By Bruce Norris. Directed by Janet Wright. An Arts Club Theatre production. At the Stanley Industrial Alliance Stage on Wednesday, September 12. Continues until October 7
Bruce Norris’s Clybourne Park has won both Pulitzer and Olivier awards, but what is the fuss about?
Norris’s script riffs on racial tensions. In Act 1, which is set in 1959, Bev and Russ—a white, middle-aged couple living in the white, middle-class Chicago neighbourhood of Clybourne Park—are surprised to find that the family they have sold their house to through their real-estate agent is black. Karl, who represents the neighbourhood association, warns that if Bev and Russ allow the sale to go through, Clybourne Park will become a black community and property values will tank.
In Act 2 (2009), we find out that Karl was right: the now primarily African-American neighbourhood is pulling itself out of violent times, and the new black neighbourhood association isn’t keen on a young white couple buying Bev and Russ’s old house. Clybourne resident Lena worries that if the gentrifying area whitens, the history of her community’s upward mobility will be lost.
Nice premise. But the racism in Act 1 is antique and obvious, and the reversal in Act 2 is hardly more subtle. In the only passage that resonates for me, the second-act characters explore politically incorrect humour. (“What do a white woman and a tampon have in common?

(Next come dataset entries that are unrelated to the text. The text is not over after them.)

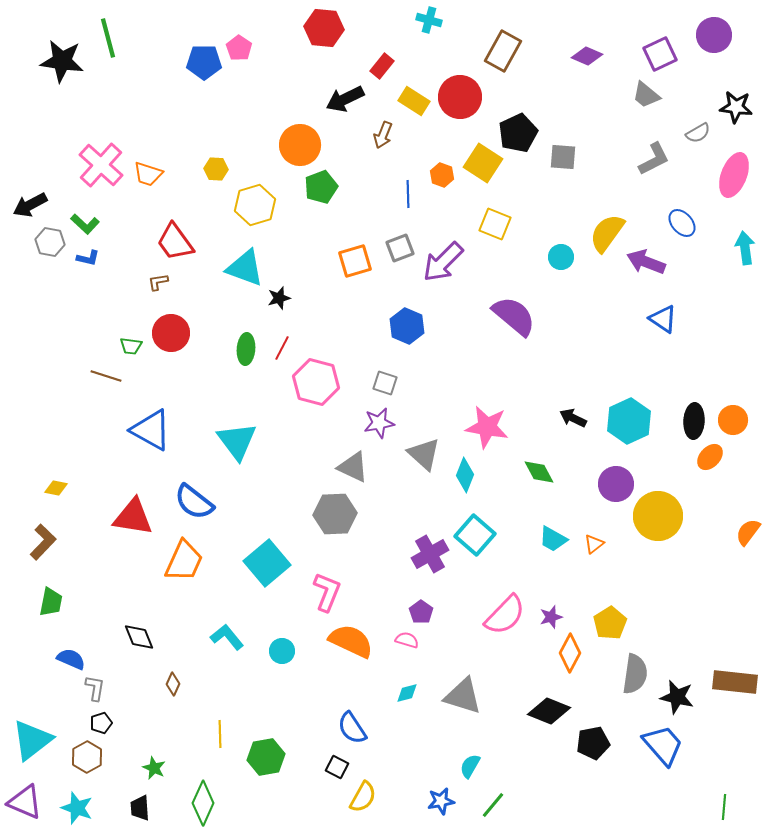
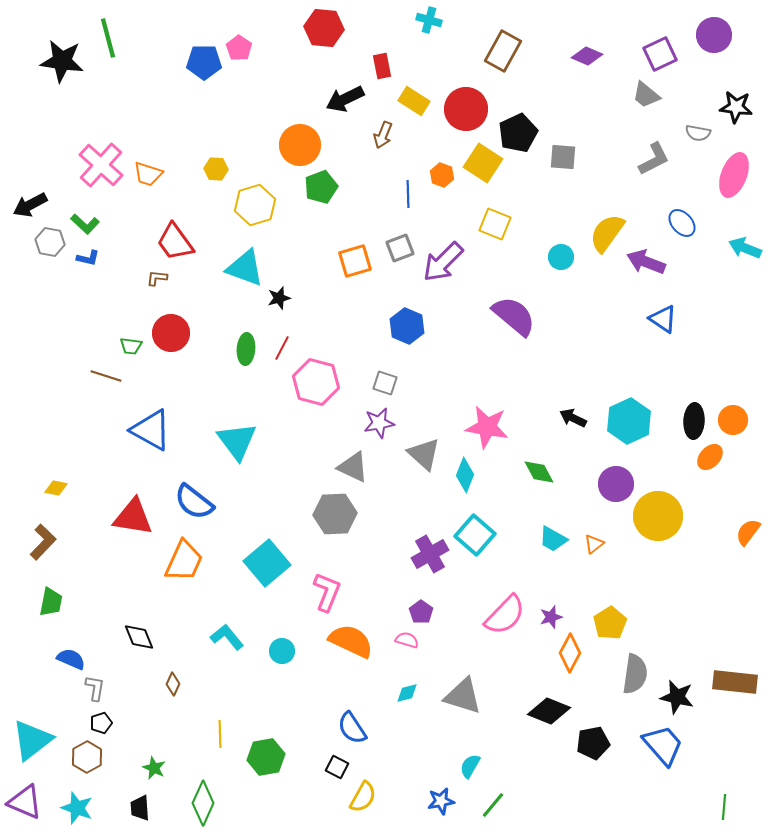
red rectangle at (382, 66): rotated 50 degrees counterclockwise
red circle at (460, 97): moved 6 px right, 12 px down
gray semicircle at (698, 133): rotated 40 degrees clockwise
cyan arrow at (745, 248): rotated 60 degrees counterclockwise
brown L-shape at (158, 282): moved 1 px left, 4 px up; rotated 15 degrees clockwise
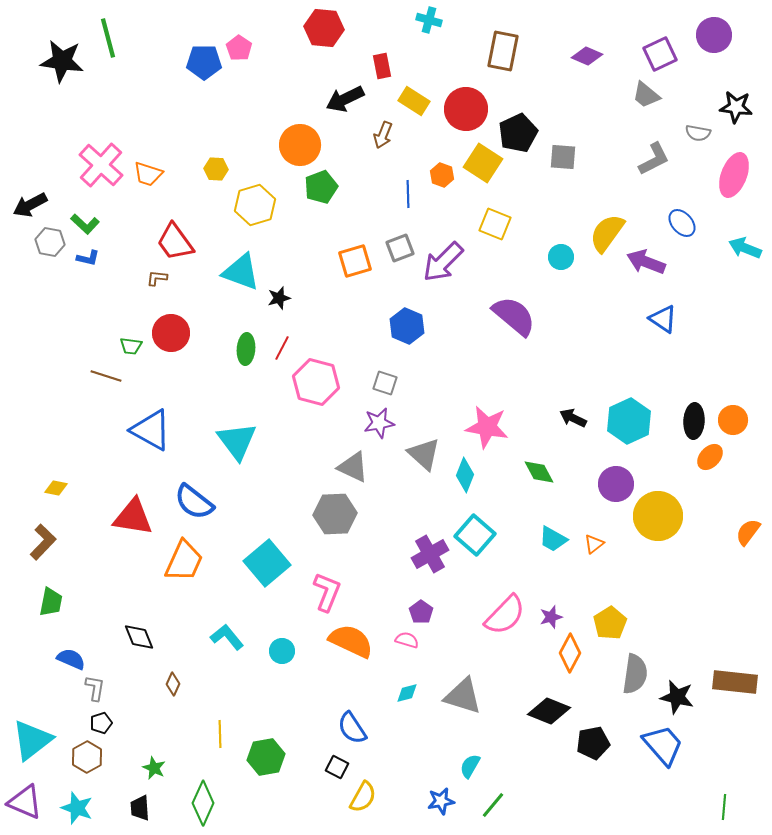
brown rectangle at (503, 51): rotated 18 degrees counterclockwise
cyan triangle at (245, 268): moved 4 px left, 4 px down
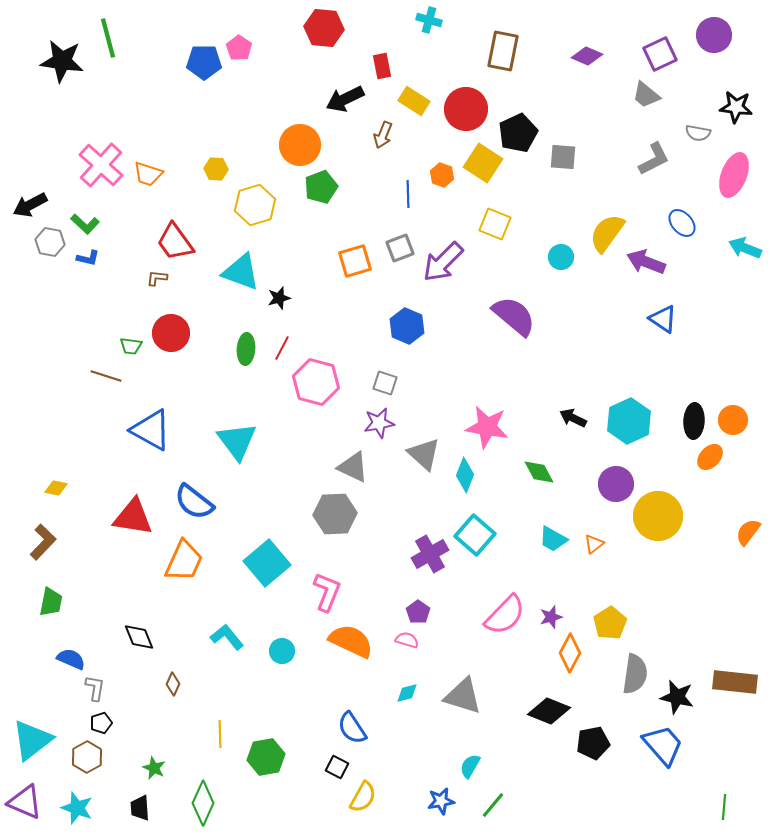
purple pentagon at (421, 612): moved 3 px left
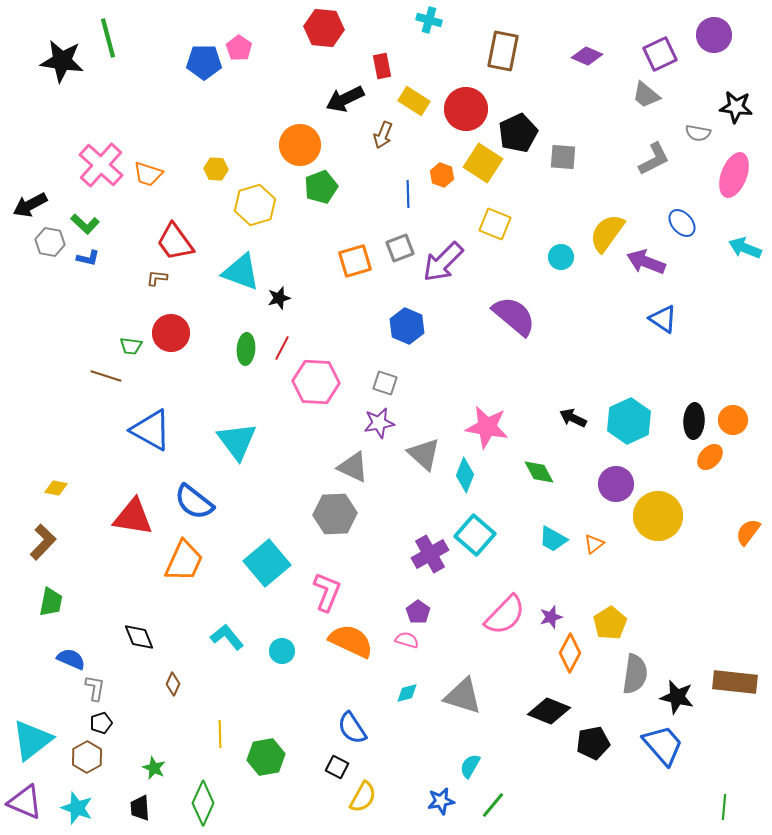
pink hexagon at (316, 382): rotated 12 degrees counterclockwise
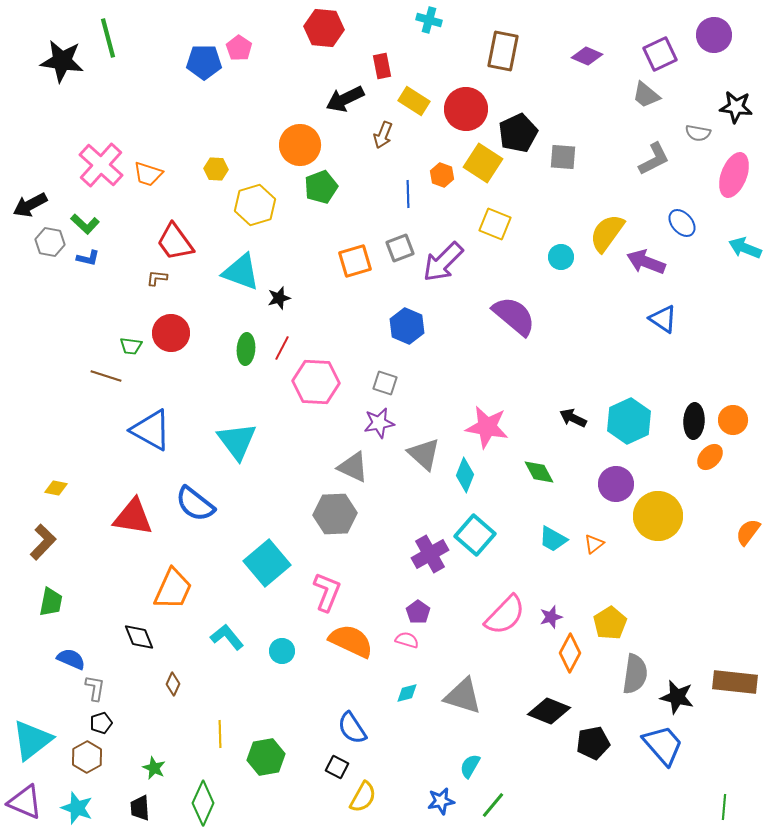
blue semicircle at (194, 502): moved 1 px right, 2 px down
orange trapezoid at (184, 561): moved 11 px left, 28 px down
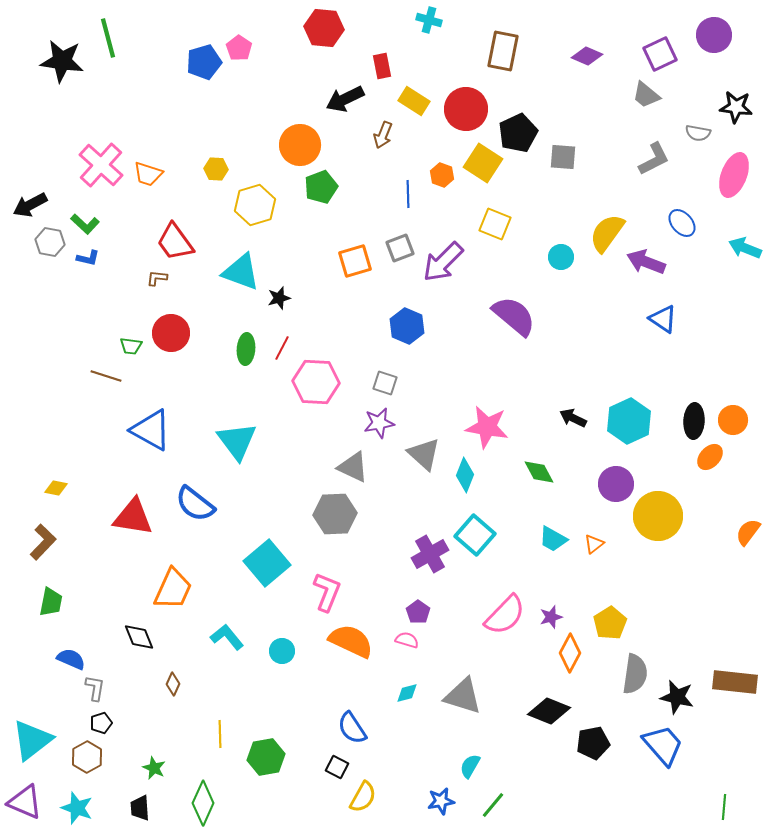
blue pentagon at (204, 62): rotated 16 degrees counterclockwise
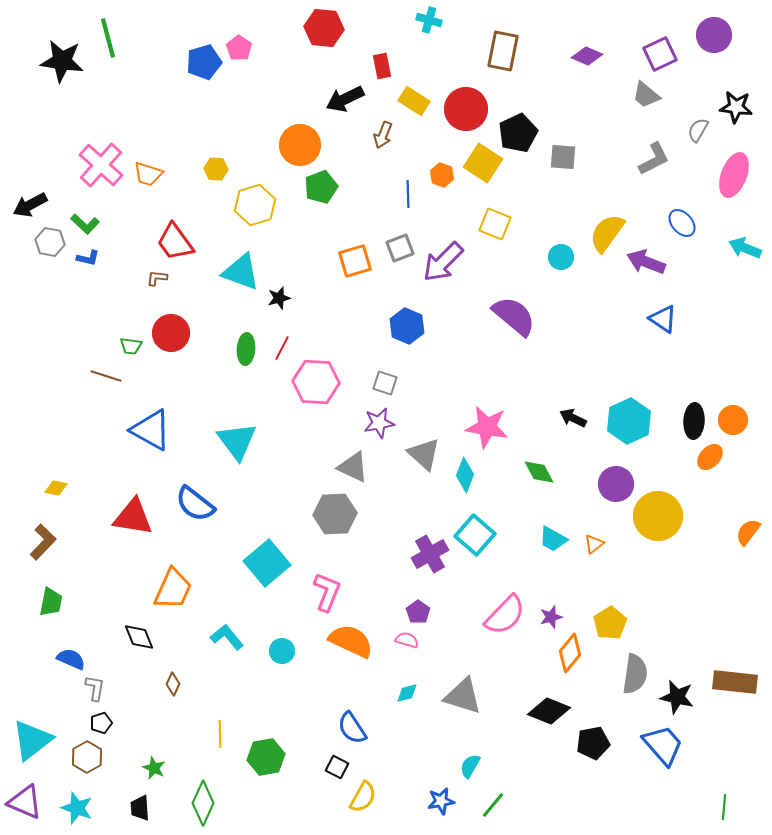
gray semicircle at (698, 133): moved 3 px up; rotated 110 degrees clockwise
orange diamond at (570, 653): rotated 12 degrees clockwise
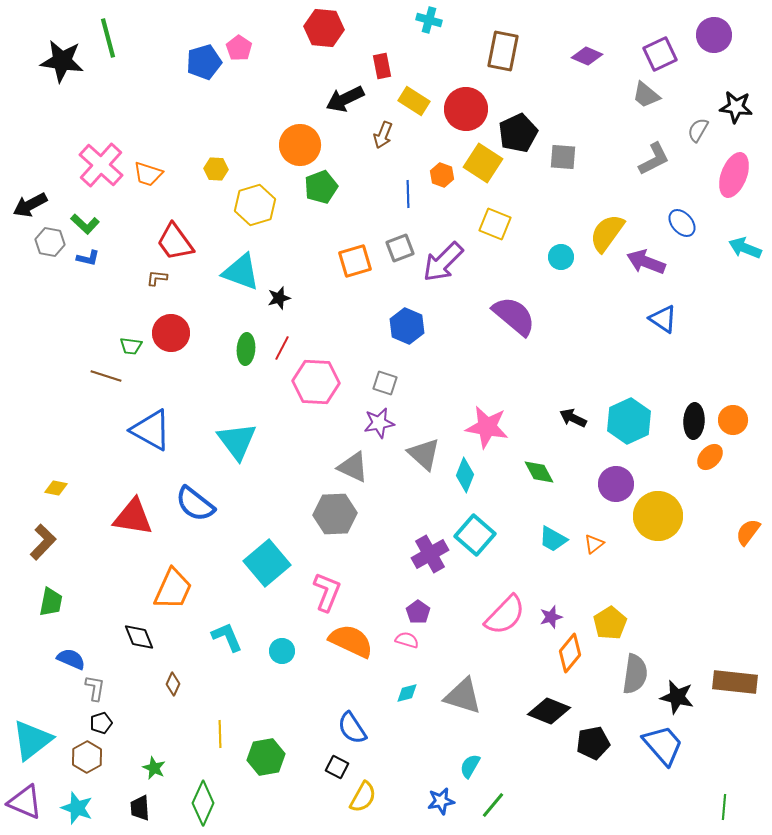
cyan L-shape at (227, 637): rotated 16 degrees clockwise
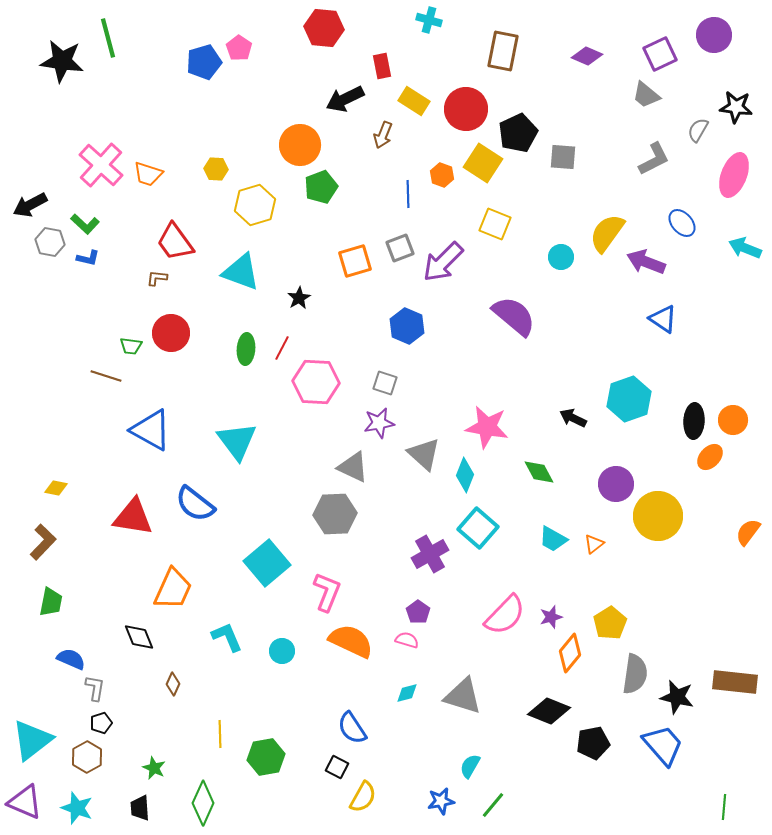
black star at (279, 298): moved 20 px right; rotated 15 degrees counterclockwise
cyan hexagon at (629, 421): moved 22 px up; rotated 6 degrees clockwise
cyan square at (475, 535): moved 3 px right, 7 px up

They’re both stuck up cunts.”) But racial specifics that are hugely charged in the States are far less inflammatory and less interesting here. Yes, there is racism in Canada and some of it is antiblack, but the narratives of Canadian racism and Canadian real estate are very different from the narratives that play out in this piece.
Besides, the play is morally static: one character in each act holds the high ground. In Act 1 it’s the homeowner Russ, who rails at the insensitivity of the rest, and in Act 2 it’s the new buyer Steve, who argues that everybody should calm down and cop a sense of humour. So the play isn’t as complicated as it pretends to be.
Both of the characters who are essentially right are also male and white. And speaking of biases, I was offended by the playwright’s portrayal of Betsy, the deaf wife of Karl, the neighbourhood-association guy. Her deafness may be a metaphor for the other characters’ self-involvement, but playwright Norris also exploits her deafness to make her look stupid: “Wha’ happen’?”
Director Janet Wright doesn’t help things out. Stylistically, Act 1 is a mess. Andrew Wheeler’s Russ is impressively naturalistic, while Deborah Williams’s Bev is a cartoon of a ’50s housewife. Because Act 1 lacks a stable stylistic bottom line, its combination of comedy and darkness feels incoherent rather than complex. Fortunately, Act 2 is much more consistent.
Playing racist Karl and outspoken buyer Steve—all of the actors are double-cast—Robert Moloney shines. In his Arts Club debut, Sebastien Archibald creates a handsome pair of portraits—as an ineffectual priest in Act 1 and a wry lawyer in Act 2. I also particularly enjoyed the pissed-off restraint that Marci T. House brings to Francine, the maid, in the first half and the acidic righteousness of her Lena in the second.
Ted Roberts’s set is a barn—way too big—and the main entrance is hidden far stage right.
The script has won big awards, but in this production and in this cultural context, Clybourne Park looks minor.